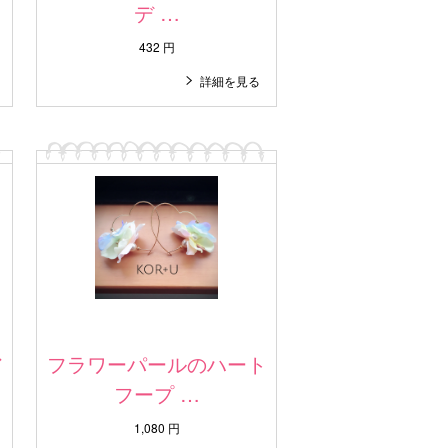
デ …
432 円
詳細を見る
ア
フラワーパールのハート
フープ …
1,080 円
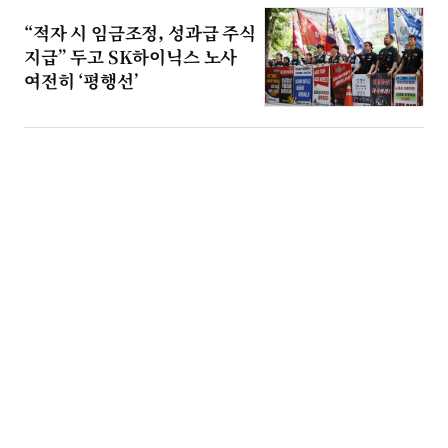
“적자 시 임금조정, 성과급 주식
지급” 두고 SK하이닉스 노사
여전히 ‘평행선’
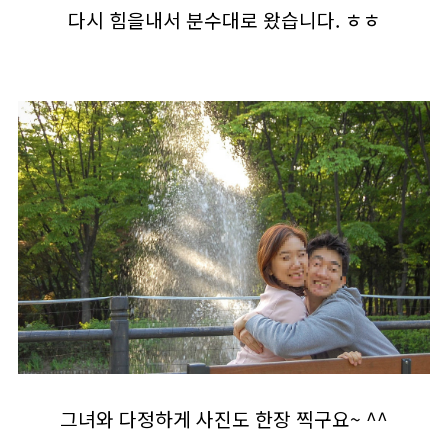
다시 힘을내서 분수대로 왔습니다. ㅎㅎ
그녀와 다정하게 사진도 한장 찍구요~ ^^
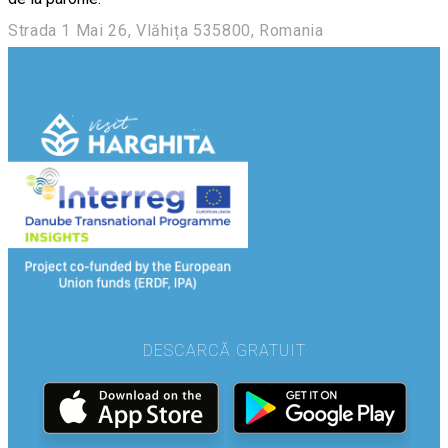
Strada 1 Mai 26, Vlăhița 535800, Romania
DESCARCĂ GRATUIT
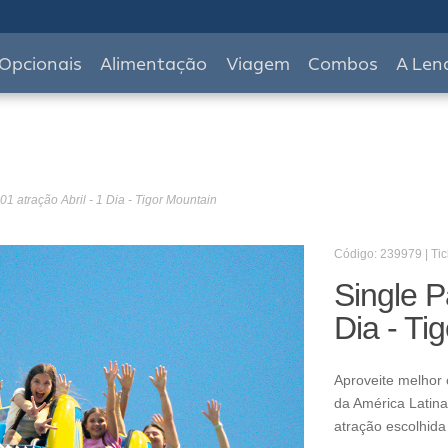
Opcionais
Alimentação
Viagem
Combos
A Len
01 atração Abril - 1 Dia - Tigor Mountain
Código: 239979 | Tic
Single P
Dia - Ti
Aproveite melhor 
da América Latina
atração escolhida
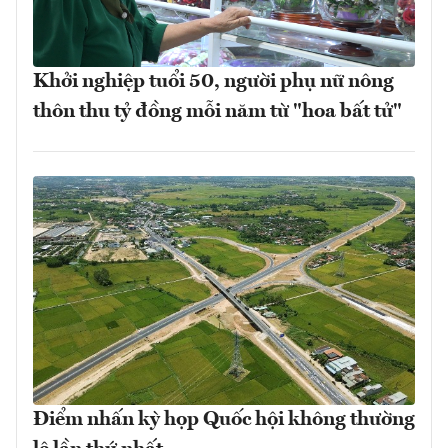
Khởi nghiệp tuổi 50, người phụ nữ nông
thôn thu tỷ đồng mỗi năm từ "hoa bất tử"
Điểm nhấn kỳ họp Quốc hội không thường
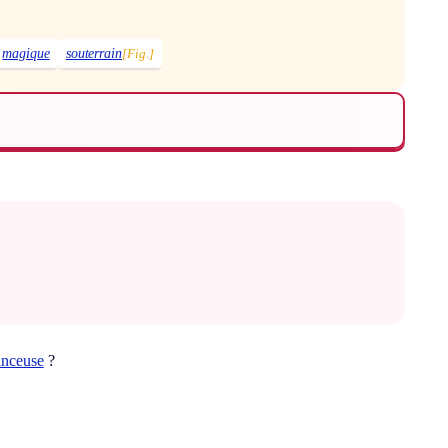
magique
souterrain
[Fig.]
inceuse
?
##############################
▶ [WORK INSTRUCTION] If a line in the records above has the word "atração", copy it.

▶ [REPLY]
01 atração Abril - 1 Dia - Tigor Mountain
atração escolhida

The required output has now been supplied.